▶ **Directions**
The data below should be transcribed in full, with no picture included.

▶ **Records provided**

————————

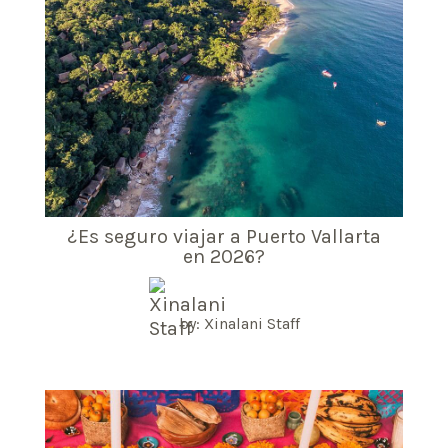
¿Es seguro viajar a Puerto Vallarta
en 2026?
by: Xinalani Staff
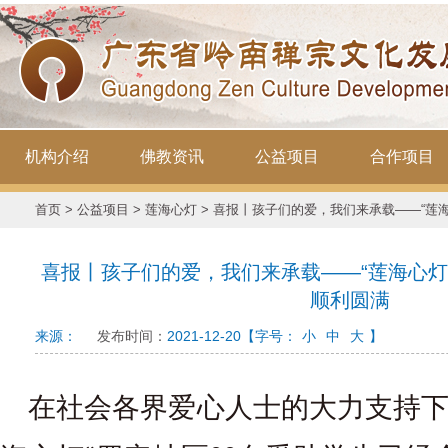
机构介绍
佛教资讯
公益项目
合作项目
首页
>
公益项目
>
莲海心灯
> 喜报丨孩子们的爱，我们来承载——“莲海
喜报丨孩子们的爱，我们来承载——“莲海心灯”
顺利圆满
来源：
发布时间：
2021-12-20
【字号：
小
中
大
】
在社会各界爱心人士的大力支持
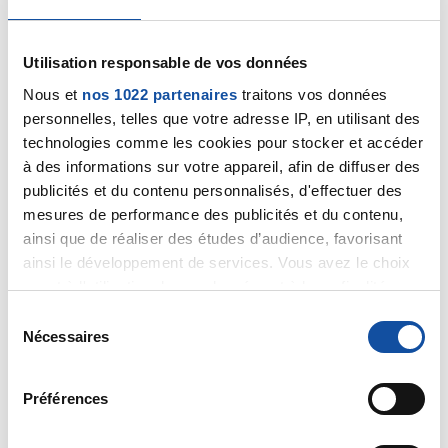
Utilisation responsable de vos données
Nous et
nos 1022 partenaires
traitons vos données
personnelles, telles que votre adresse IP, en utilisant des
Sophinette52
technologies comme les cookies pour stocker et accéder
23/02/2024 - 16:47
à des informations sur votre appareil, afin de diffuser des
publicités et du contenu personnalisés, d'effectuer des
mesures de performance des publicités et du contenu,
ainsi que de réaliser des études d’audience, favorisant
Merci guilomaron pour votre gentil message de
ainsi le développement de services. Vous avez le choix
soutien. Je ne manquerai pas de donner des
quant à l'utilisation de vos données et à leurs finalités.
nouvelles dès que possible, de bonnes nouvelles,
Vous pouvez modifier ou retirer votre consentement à
je l'espère, même si je sais que le risque d'avoir un
S
tout moment en consultant la Déclaration relative aux
cancer du sein est multipliée par deux pour moi
Nécessaires
é
(je suis "fille Distilbène")...
cookies ou en cliquant sur l'icône de confidentialité.
l
e
Préférences
Citer
Si vous le permettez, nous aimerions également :
c
Collecter des informations sur votre localisation
t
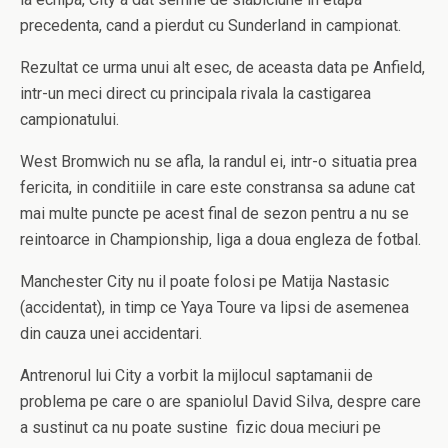
precedenta, cand a pierdut cu Sunderland in campionat.
Rezultat ce urma unui alt esec, de aceasta data pe Anfield,
intr-un meci direct cu principala rivala la castigarea
campionatului.
West Bromwich nu se afla, la randul ei, intr-o situatia prea
fericita, in conditiile in care este constransa sa adune cat
mai multe puncte pe acest final de sezon pentru a nu se
reintoarce in Championship, liga a doua engleza de fotbal.
Manchester City nu il poate folosi pe Matija Nastasic
(accidentat), in timp ce Yaya Toure va lipsi de asemenea
din cauza unei accidentari.
Antrenorul lui City a vorbit la mijlocul saptamanii de
problema pe care o are spaniolul David Silva, despre care
a sustinut ca nu poate sustine fizic doua meciuri pe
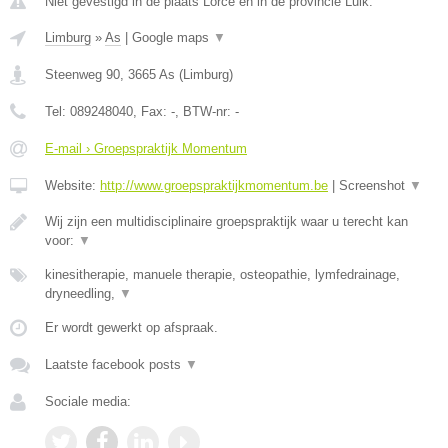
Niet gevestigd in de plaats Lorce en in de provincie Luik.
Limburg
»
As
|
Google maps
▼
Steenweg 90
,
3665
As
(
Limburg
)
Tel:
089248040
, Fax:
-
, BTW-nr:
-
E-mail › Groepspraktijk Momentum
Website:
http://www.groepspraktijkmomentum.be
|
Screenshot
▼
Wij zijn een multidisciplinaire groepspraktijk waar u terecht kan
voor:
▼
kinesitherapie, manuele therapie, osteopathie, lymfedrainage,
dryneedling,
▼
Er wordt gewerkt op afspraak.
Laatste facebook posts
▼
Sociale media:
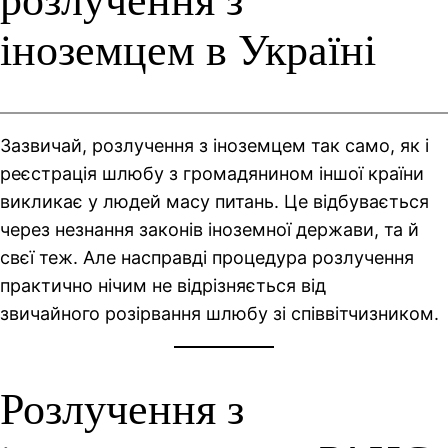
розлучення з
іноземцем в Україні
Зазвичай, розлучення з іноземцем так само, як і
реєстрація шлюбу з громадянином іншої країни
викликає у людей масу питань. Це відбувається
через незнання законів іноземної держави, та й
свєї теж. Але насправді процедура розлучення
практично нічим не відрізняється від
звичайного розірвання шлюбу зі співвітчизником.
Розлучення з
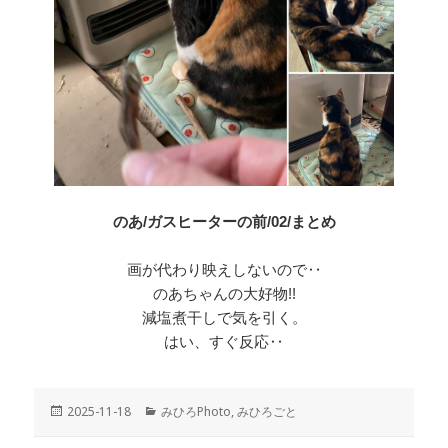
のあ/ガスヒーターの前/02/まとめ
画が代わり映えしないので‥
のあちゃんの大好物!!
減塩煮干しで気を引く。
はい、すぐ反応‥
投
2025-11-18
カ
みひろPhoto
,
みひろごと
稿
テ
日:
ゴ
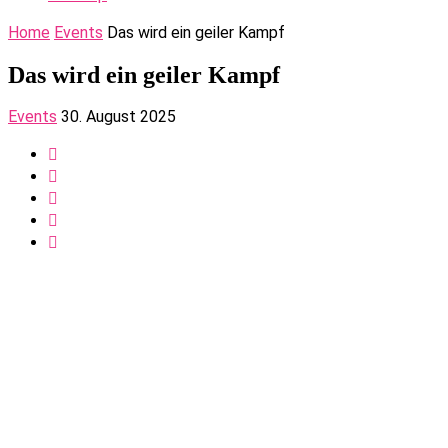
Home
Events
Das wird ein geiler Kampf
Das wird ein geiler Kampf
Events
30. August 2025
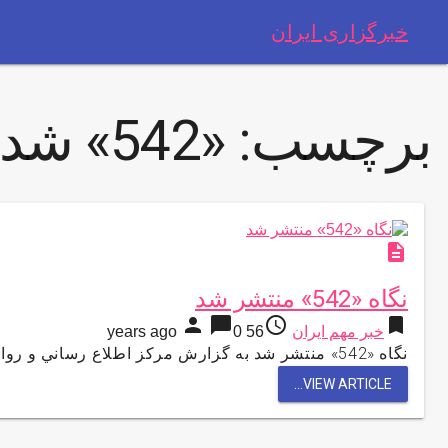
خبرگزاری ایران
برچسب:
«542» شد
description
نگاه «542» منتشر شد
person
chat_bubble
access_time
bookmark
خبر مهم ایران
56 years ago
0
نگاه «542» منتشر شد به گزارش مركز اطلاع رساني و روابط عمومي وزارت آموزش و پرورش ، در اين شماره …
VIEW ARTICLE...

————————

▶ **Exercise response**
¿Es seguro viajar a Puerto Vallarta
en 2026?
by: Xinalani Staff
机构介绍
佛教资讯
公益项目
合作项目
首页
>
公益项目
>
莲海心灯
> 喜报丨孩子们的爱，我们来承载——“莲海
喜报丨孩子们的爱，我们来承载——“莲海心灯”
顺利圆满
来源：
发布时间：
2021-12-20
【字号：
小
中
大
】
在社会各界爱心人士的大力支持
Utilisation responsable de vos données
Nous et
nos 1022 partenaires
traitons vos données
personnelles, telles que votre adresse IP, en utilisant des
Sophinette52
technologies comme les cookies pour stocker et accéder
23/02/2024 - 16:47
à des informations sur votre appareil, afin de diffuser des
publicités et du contenu personnalisés, d'effectuer des
mesures de performance des publicités et du contenu,
ainsi que de réaliser des études d’audience, favorisant
Merci guilomaron pour votre gentil message de
ainsi le développement de services. Vous avez le choix
soutien. Je ne manquerai pas de donner des
quant à l'utilisation de vos données et à leurs finalités.
nouvelles dès que possible, de bonnes nouvelles,
Vous pouvez modifier ou retirer votre consentement à
je l'espère, même si je sais que le risque d'avoir un
S
tout moment en consultant la Déclaration relative aux
cancer du sein est multipliée par deux pour moi
Nécessaires
é
(je suis "fille Distilbène")...
cookies ou en cliquant sur l'icône de confidentialité.
l
e
Préférences
Citer
Si vous le permettez, nous aimerions également :
c
Collecter des informations sur votre localisation
t
precedenta, cand a pierdut cu Sunderland in campionat.
Rezultat ce urma unui alt esec, de aceasta data pe Anfield,
intr-un meci direct cu principala rivala la castigarea
campionatului.
West Bromwich nu se afla, la randul ei, intr-o situatia prea
fericita, in conditiile in care este constransa sa adune cat
mai multe puncte pe acest final de sezon pentru a nu se
reintoarce in Championship, liga a doua engleza de fotbal.
Manchester City nu il poate folosi pe Matija Nastasic
(accidentat), in timp ce Yaya Toure va lipsi de asemenea
din cauza unei accidentari.
Antrenorul lui City a vorbit la mijlocul saptamanii de
problema pe care o are spaniolul David Silva, despre care
a sustinut ca nu poate sustine fizic doua meciuri pe
Niet gevestigd in de plaats Lorce en in de provincie Luik.
Limburg
»
As
|
Google maps
▼
Steenweg 90
,
3665
As
(
Limburg
)
Tel:
089248040
, Fax:
-
, BTW-nr:
-
E-mail › Groepspraktijk Momentum
Website:
http://www.groepspraktijkmomentum.be
|
Screenshot
▼
Wij zijn een multidisciplinaire groepspraktijk waar u terecht kan
voor:
▼
kinesitherapie, manuele therapie, osteopathie, lymfedrainage,
dryneedling,
▼
Er wordt gewerkt op afspraak.
Laatste facebook posts
▼
Sociale media:
розлучення з
іноземцем в Україні
Зазвичай, розлучення з іноземцем так само, як і
реєстрація шлюбу з громадянином іншої країни
викликає у людей масу питань. Це відбувається
через незнання законів іноземної держави, та й
свєї теж. Але насправді процедура розлучення
практично нічим не відрізняється від
звичайного розірвання шлюбу зі співвітчизником.
Розлучення з
のあ/ガスヒーターの前/02/まとめ
画が代わり映えしないので‥
のあちゃんの大好物!!
減塩煮干しで気を引く。
はい、すぐ反応‥
投
2025-11-18
カ
みひろPhoto
,
みひろごと
稿
テ
日:
ゴ
Home
Events
Das wird ein geiler Kampf
Das wird ein geiler Kampf
Events
30. August 2025
خبرگزاری ایران
برچسب:
«542» شد
description
نگاه «542» منتشر شد
person
chat_bubble
access_time
bookmark
خبر مهم ایران
56 years ago
0
نگاه «542» منتشر شد به گزارش مركز اطلاع رساني و روابط عمومي وزارت آموزش و پرورش ، در اين شماره …
VIEW ARTICLE...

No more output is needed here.